A choice-based piece, written in Ink, based around a conversation between a psychologist and a patient (set in I think the USSR?). I say “piece” instead of “game” because the focus was very much on the story and the writing rather than the playing. There are choices to make, but with the feeling of not very much choice to them—both because you’re constrained by your role, and because your patient often doesn’t really care what you have to say.
That writing, then, is excellent. The patient’s descriptions got a visceral reaction in some places and the twist at the end was very effective—if there were indications of it earlier, I certainly didn’t notice them. It read like a very solid short story, interactive or not. The first time through I thought my choices didn’t really matter and any other sequence of choices would have led to the same ending; then I went through again and it finished differently. (Now if only I could choose not to bring up Oksana…)

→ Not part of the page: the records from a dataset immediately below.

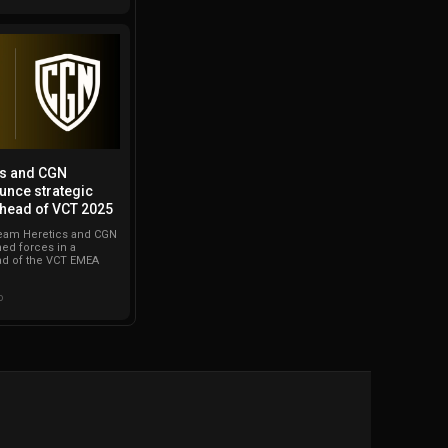
cs and CGN
unce strategic
ahead of VCT 2025
eam Heretics and CGN
ned forces in a
ad of the VCT EMEA
o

My biggest issue with it is typographical. It’s a weird thing to criticize in a Petite Mort game, but the whole story is told through this conversation, and I was sometimes confused about who was talking and what was dialogue versus action. Quotation marks were sometimes there and sometimes not: “let the silence sit” was (as far as I can tell) an action for my character to take, and please, carry on was a line for my character to say. Some sort of indication of who each line belonged to would help.
Overall, though, the writing is very solid, way more so than I expected in a four-hour game. Whatever the typography may be, I’d have to recommend it on that point alone. And even if this brand of psychological horror isn’t my usual jam, the way I reacted to the writing shows that it’s succeeding at what it’s trying to do. Very well done.